Mr B. K. Sharma, a schoolteacher, views his mission in life to
Mr B. K. Sharma, who teaches in a government school in East district, has been active as a social worker in the National Capital since 1983, when he joined the Delhi Administration, keeping alive the traditional Guru Shishya relationship, which is rare to find these days.
He helps the poor students who reside in jhuggi clusters and unauthorised colonies in their studies. He spends a major part of his salary on the education of the students of lower strata. He provides school uniforms, stationery and other things to them. Mr B. K. Sharma, who belongs to a village in Uttar Pradesh, completed his master’s degree in physical education from Gwalior, and joined as a teacher in Muzaffar Nagar in Uttar Pradesh. He joined the teaching profession keeping in mind that while working with the school he would get more chances to help needy people.

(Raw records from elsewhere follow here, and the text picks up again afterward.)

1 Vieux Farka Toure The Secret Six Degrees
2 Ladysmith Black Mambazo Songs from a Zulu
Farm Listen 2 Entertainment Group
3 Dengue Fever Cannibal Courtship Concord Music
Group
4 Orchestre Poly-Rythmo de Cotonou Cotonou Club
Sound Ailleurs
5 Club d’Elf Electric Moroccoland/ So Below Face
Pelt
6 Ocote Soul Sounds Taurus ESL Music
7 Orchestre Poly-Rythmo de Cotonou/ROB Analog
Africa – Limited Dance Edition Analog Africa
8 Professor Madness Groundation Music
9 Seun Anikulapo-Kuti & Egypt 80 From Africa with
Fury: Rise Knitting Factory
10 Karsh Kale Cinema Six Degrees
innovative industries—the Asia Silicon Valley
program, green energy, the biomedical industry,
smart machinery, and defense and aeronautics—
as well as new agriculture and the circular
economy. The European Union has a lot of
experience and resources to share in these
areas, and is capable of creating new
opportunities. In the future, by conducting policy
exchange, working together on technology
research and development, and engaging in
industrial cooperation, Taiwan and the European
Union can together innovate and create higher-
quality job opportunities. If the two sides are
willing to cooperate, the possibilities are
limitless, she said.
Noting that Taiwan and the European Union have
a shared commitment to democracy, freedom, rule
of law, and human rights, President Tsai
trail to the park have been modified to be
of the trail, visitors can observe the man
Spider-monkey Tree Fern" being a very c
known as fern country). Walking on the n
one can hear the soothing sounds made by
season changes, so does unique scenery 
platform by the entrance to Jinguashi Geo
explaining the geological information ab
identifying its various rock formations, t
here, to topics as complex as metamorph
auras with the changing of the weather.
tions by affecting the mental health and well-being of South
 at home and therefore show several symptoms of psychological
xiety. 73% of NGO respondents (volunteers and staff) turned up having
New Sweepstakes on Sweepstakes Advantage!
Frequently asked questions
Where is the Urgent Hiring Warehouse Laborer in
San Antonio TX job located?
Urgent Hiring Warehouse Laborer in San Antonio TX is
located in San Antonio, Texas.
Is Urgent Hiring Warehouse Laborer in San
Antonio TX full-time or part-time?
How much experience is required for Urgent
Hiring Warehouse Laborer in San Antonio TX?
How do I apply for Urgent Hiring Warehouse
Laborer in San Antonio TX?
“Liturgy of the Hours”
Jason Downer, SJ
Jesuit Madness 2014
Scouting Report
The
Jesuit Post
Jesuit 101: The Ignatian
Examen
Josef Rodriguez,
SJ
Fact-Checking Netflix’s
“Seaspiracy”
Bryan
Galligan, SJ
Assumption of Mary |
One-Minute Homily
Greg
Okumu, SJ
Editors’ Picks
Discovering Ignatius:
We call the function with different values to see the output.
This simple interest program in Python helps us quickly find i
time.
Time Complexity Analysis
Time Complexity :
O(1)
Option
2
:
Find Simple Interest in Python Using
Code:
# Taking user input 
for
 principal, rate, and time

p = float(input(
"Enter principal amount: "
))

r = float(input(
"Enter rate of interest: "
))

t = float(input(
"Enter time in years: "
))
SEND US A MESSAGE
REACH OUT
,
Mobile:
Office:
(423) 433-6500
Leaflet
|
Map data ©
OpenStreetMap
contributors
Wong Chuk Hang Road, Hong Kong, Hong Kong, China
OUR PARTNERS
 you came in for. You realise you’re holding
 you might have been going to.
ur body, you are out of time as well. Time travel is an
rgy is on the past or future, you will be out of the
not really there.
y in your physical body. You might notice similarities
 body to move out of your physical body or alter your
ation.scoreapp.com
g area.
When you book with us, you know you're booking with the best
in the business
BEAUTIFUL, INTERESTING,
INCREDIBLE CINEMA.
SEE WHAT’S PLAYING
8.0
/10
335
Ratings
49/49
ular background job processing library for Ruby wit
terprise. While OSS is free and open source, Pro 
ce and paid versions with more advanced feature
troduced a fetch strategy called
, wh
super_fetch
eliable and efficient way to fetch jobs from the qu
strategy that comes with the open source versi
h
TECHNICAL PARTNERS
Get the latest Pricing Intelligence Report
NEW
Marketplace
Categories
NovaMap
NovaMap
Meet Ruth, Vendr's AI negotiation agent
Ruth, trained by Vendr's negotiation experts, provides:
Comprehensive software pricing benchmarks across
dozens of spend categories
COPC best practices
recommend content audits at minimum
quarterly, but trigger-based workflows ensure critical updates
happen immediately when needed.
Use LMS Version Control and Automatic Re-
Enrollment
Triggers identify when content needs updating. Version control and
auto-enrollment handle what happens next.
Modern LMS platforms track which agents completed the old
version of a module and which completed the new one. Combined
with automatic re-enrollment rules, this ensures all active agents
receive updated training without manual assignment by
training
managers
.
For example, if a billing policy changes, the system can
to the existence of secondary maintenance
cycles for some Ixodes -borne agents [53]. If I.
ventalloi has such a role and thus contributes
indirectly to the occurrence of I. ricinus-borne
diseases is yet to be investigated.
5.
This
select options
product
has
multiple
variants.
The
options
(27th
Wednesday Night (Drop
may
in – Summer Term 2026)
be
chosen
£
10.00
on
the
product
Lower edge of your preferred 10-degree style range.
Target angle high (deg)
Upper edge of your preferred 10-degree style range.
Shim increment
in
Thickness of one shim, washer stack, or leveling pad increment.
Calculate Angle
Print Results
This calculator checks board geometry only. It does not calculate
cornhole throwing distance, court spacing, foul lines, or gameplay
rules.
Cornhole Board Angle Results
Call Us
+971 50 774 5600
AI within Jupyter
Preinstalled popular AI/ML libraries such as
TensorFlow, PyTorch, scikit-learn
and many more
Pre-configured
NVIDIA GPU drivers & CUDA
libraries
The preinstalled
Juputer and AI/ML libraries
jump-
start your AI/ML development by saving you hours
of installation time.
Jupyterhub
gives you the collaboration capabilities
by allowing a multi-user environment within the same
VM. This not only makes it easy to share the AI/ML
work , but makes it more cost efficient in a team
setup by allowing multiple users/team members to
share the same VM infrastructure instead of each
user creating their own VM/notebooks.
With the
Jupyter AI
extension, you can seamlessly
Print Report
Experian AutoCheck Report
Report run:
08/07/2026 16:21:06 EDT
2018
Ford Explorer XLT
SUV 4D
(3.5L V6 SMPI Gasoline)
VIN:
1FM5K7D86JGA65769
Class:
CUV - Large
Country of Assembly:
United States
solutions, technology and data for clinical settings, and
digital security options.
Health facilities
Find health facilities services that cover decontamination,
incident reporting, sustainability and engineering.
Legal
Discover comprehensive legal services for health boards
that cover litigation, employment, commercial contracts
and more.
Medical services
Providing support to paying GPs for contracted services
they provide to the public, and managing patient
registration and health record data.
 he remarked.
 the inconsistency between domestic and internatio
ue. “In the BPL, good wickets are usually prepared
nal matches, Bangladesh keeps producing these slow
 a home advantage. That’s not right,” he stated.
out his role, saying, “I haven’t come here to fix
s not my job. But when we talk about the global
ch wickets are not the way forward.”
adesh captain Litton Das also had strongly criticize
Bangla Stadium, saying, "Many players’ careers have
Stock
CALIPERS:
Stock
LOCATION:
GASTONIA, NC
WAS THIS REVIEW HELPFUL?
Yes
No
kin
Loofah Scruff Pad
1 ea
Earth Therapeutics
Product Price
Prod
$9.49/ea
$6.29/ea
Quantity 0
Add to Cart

It was precisely this strong urge, which made him chuck the lucrative job of a policeman in Uttar Pradesh. He left the police job to join the teaching profession. Mr Sharma decided to help the needy people when he saw the students of economically poor background leave their studies due to financial crisis in their families in Muzaffar Nagar. He had worked from there for the betterment of the poor people in villages. A few years later, he came to the Capital and continued his social activities. An underprivileged boy, he had helped in the earlier years, is practising as a dentist in East Vinod Nagar now. He has received a number of awards for excellent performance in the department as well as awards from NGOs for doing remarkable work in society.
For how long you have been working as a social worker?
I have been working as a social worker since I have joined teaching profession. But in Delhi, I have been working since 1983. Earlier, I was in Muzaffar Nanagr and Saharanpur districts in Uttar Pradesh, where I helped a number of poor people.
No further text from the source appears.